Rund 200 Premierengäste erlebten im Schlosstheater die Uraufführung des ersten Teils einer dreiteiligen Dokumentation mit historischen Filmen aus Münster. Die Produktionsfirma „art & weise“ hatte im Auftrag der Westfälischen Nachrichten seit einem Jahr Filme gesammelt und Zeitzeugen befragt. Der erste Teil zeigt Bilder aus den 20er- bis 40er-Jahren.
„Eine einzigartige Dokumentation von bleibendem Wert für unsere Stadt“, lobte Verleger Dr. Benedikt Hüffer das Projekt. Er bedankte sich bei allen Einsendern und Beteiligten – wobei er die Interviewpartner besonders hervorhob. Es sind diese sehr persönlichen Erinnerungen, die die Schwarz-Weiß-Filme von Straßenbahnen, Schützenfesten und Prozessionen so lebendig machen.

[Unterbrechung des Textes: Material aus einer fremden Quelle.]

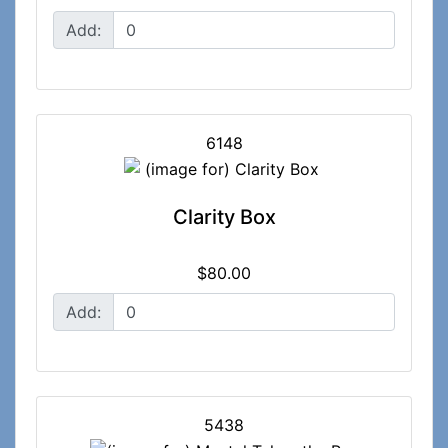
Add:
6148
Clarity Box
$80.00
Add:
5438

Zum Beispiel Bärbel Uphoff: Die prominente Tierpflegerin erzählt von der Polizeihundeschule ihres Großvaters am „Laerer Leichenweg“: Da taucht auf einmal ein ziemlich ausgewachsener Löwe zwischen den Jagdhunden auf; eine Handaufzucht aus dem Zoo.

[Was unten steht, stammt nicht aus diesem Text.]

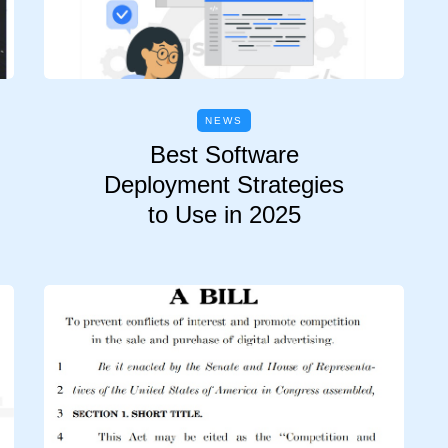
NEWS
Best Software
Deployment Strategies
to Use in 2025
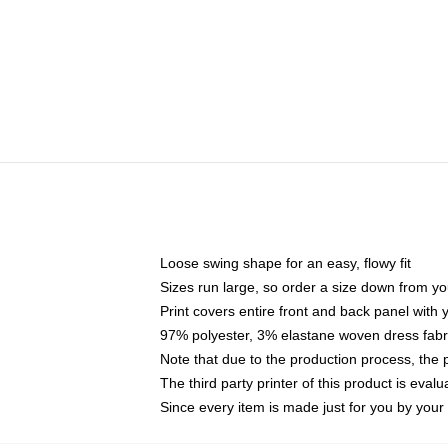
Loose swing shape for an easy, flowy fit
Sizes run large, so order a size down from yo
Print covers entire front and back panel with
97% polyester, 3% elastane woven dress fabri
Note that due to the production process, the 
The third party printer of this product is eva
Since every item is made just for you by your l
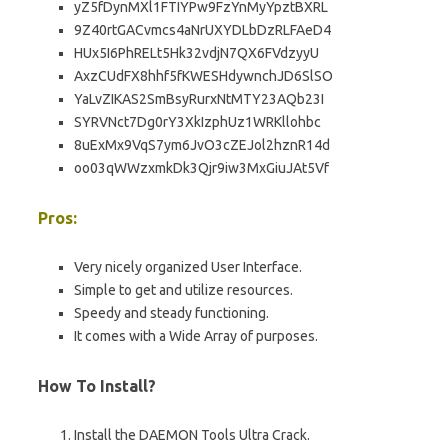
yZ5fDynMXl1FTIYPw9FzYnMyYpztBXRL
9Z40rtGACvmcs4aNrUXYDLbDzRLFAeD4
HUx5I6PhRELt5Hk32vdjN7QX6FVdzyyU
AxzCUdFX8hhf5fKWESHdywnchJD6SlSO
YaLvZIKAS2SmBsyRurxNtMTY23AQb23I
SYRVNct7Dg0rY3XkIzphUz1WRKllohbc
8uExMx9VqS7ym6JvO3cZEJol2hznR14d
oo03qWWzxmkDk3Qjr9iw3MxGiuJAt5Vf
Pros:
Very nicely organized User Interface.
Simple to get and utilize resources.
Speedy and steady functioning.
It comes with a Wide Array of purposes.
How To Install?
Install the DAEMON Tools Ultra Crack.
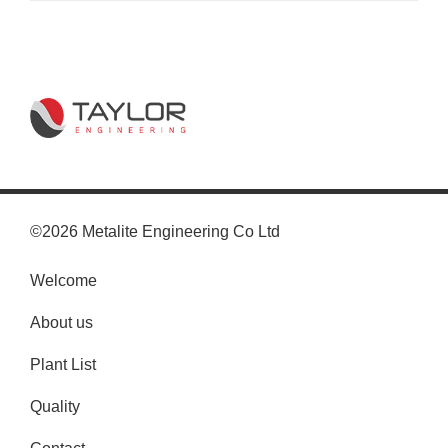
©2026 Metalite Engineering Co Ltd
Welcome
About us
Plant List
Quality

Oder Ria Ullrich. Sie wurde von Bischof von Galen gefirmt – und berichtet vom sehnlichen Wunsch ihrer „sehr katholischen“ Mutter, auf dem Domplatz einmal den bischöflichen Hermelin zu berühren . . . Das Kino-Publikum ist entzückt.
An dunklen Momenten spart der Film nicht: Die Nazizeit legt sich wie ein Schatten über die bildschöne alte Stadt. Bilder der Kriegszerstörung zeigt der zweite Teil, der am 7. Dezember im Schlosstheater uraufgeführt wird.